"Tarmo Tammaru" wrote in message ...
Why didn't you do the gamma for a shorted line using your formula? I think
you settled on (Zl - Z0*)/(Zl + Zo). For Zl = 0 this comes to -Z0*/Z0,
which, for Zo having phase angle b equates to -1 at angle(-2b).


Agreed. This doesn't prove anything, does it?


This is in more detail of what ACF do:

1. Normalize the RC to (Zn -1)/(Zn +1)
2. Let's say we agree that for biggest magnitude, this has to be in the left
hand plane.
3. Draw a vector for Zn = a at -135 deg
4. Draw vectors for Zn - 1 and Zn +1. Note that these 3 vectors have the
same y coordinate.
5. You now can draw two triangles with the corners at 0, Zn, and Zn -1 for
one, and 0, Zn, and Zn+1 for the other.
6. Solve for Zn+/-1 in terms of "a"
7. By plane geometry the magnitude of, of Zn -1=
SQRT(1 + a^2 + aSQRT(2))
8. The magnitude of Zn +1 is
SQRT(1 + a^2 - aSQRT(2))
9. Square both sides of the equation, and gamma^2=
(1 + a^2 + aSQRT(2))/(1 + a^2 - aSQRT(2))
10 This equates to 1 + (2SQRT(2))/((a + 1/a) - SQRT(2))
11 |Gamma| max occurs when (a + 1/a) is a minimum, which is 2 at a=1.
12|Gamma| max is 1 + SQRT(2)

They anticipate people being concerned about |Gamma| 1 and later come up
with a formula for time average power. I don't know that looking at it is
going to give anybody any insight, but for this is what they end up with ( I
am typing CM for Gamma):

P= (1/2)Go|V+|^2e**(-2az)[1 - |CM|^2 +2(Bo/Go)Im(CM)]

Remember, z is distance from the load.

Tam/WB2TT



ok, you've done a nice job of copying the text you sent me.

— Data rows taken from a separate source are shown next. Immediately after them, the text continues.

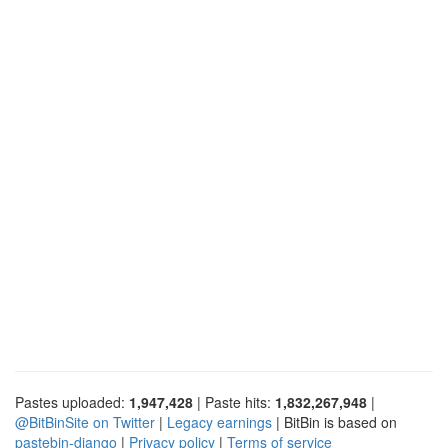
Pastes uploaded:
1,947,428
| Paste hits:
1,832,267,948
|
@BitBinSite on Twitter
|
Legacy earnings
| BitBin is based on
pastebin-django
|
Privacy policy
|
Terms of service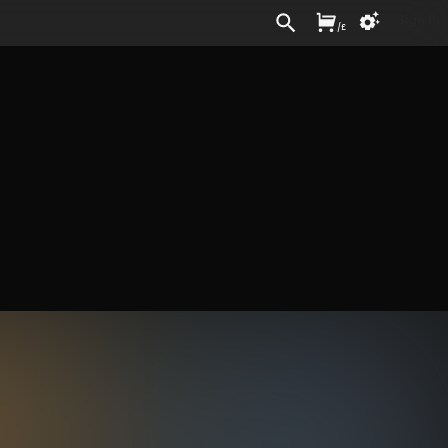
Sign In
/
£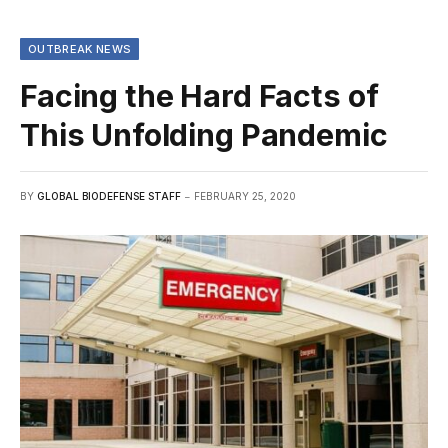
OUTBREAK NEWS
Facing the Hard Facts of
This Unfolding Pandemic
BY
GLOBAL BIODEFENSE STAFF
FEBRUARY 25, 2020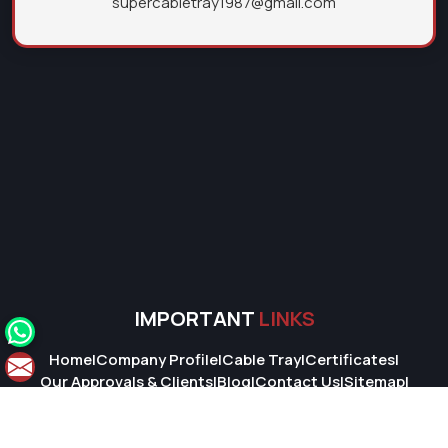
supercabletray1987@gmail.com
IMPORTANT
LINKS
Home
|
Company Profile
|
Cable Tray
|
Certificates
|
Our Approvals & Clients
|
Blog
|
Contact Us
|
Sitemap
|
Market Area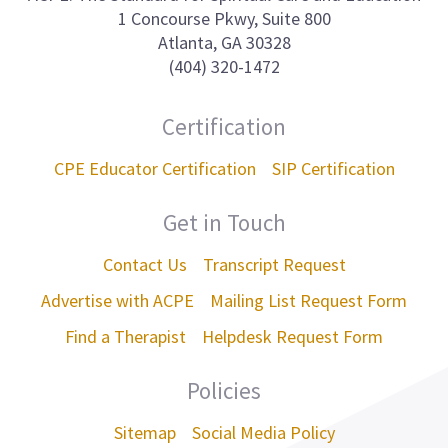
1 Concourse Pkwy, Suite 800
Atlanta, GA 30328
(404) 320-1472
Certification
CPE Educator Certification
SIP Certification
Get in Touch
Contact Us
Transcript Request
Advertise with ACPE
Mailing List Request Form
Find a Therapist
Helpdesk Request Form
Policies
Sitemap
Social Media Policy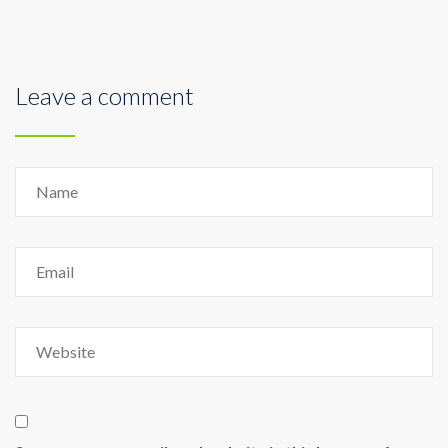
Leave a comment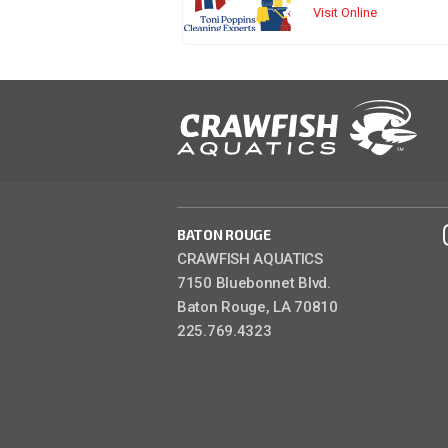
Visit Online
BATON ROUGE
CRAWFISH AQUATICS
7150 Bluebonnet Blvd.
Baton Rouge, LA 70810
225.769.4323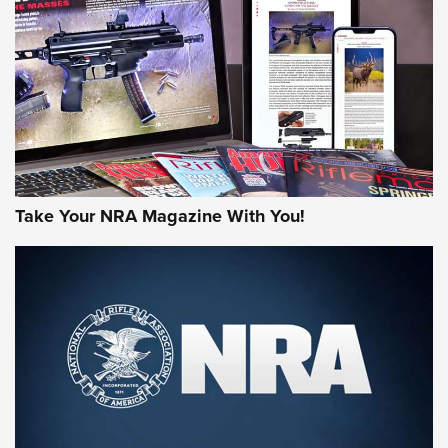
AMERICAN RIFLEMAN REVIEWS
Take Your NRA Magazine With You!
Rifleman Review: Mossberg 990
Aftershock | An Official Journal Of The
NRA
MOSSBERG
,
MOSSBERG 990 AFTERSHOCK
,
NON-NFA FIREARM
Behind the Bullet: The .333 Jeffery | An Official Journal Of
The NRA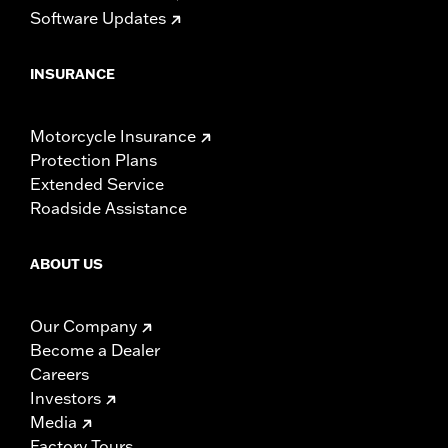
Software Updates
INSURANCE
Motorcycle Insurance
Protection Plans
Extended Service
Roadside Assistance
ABOUT US
Our Company
Become a Dealer
Careers
Investors
Media
Factory Tours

They also mention that the normalized load impedance Zn=Zr/Zo does
NOT have the same angle as Zr because Zo is complex in the general
case.

"They anticipate people being concerned about |Gamma| 1 and later come up
with a formula for time average power."

Really? Could you tell us more about that? Could you email me
more pages, especially the one that has Eq. 5.2b?



Slick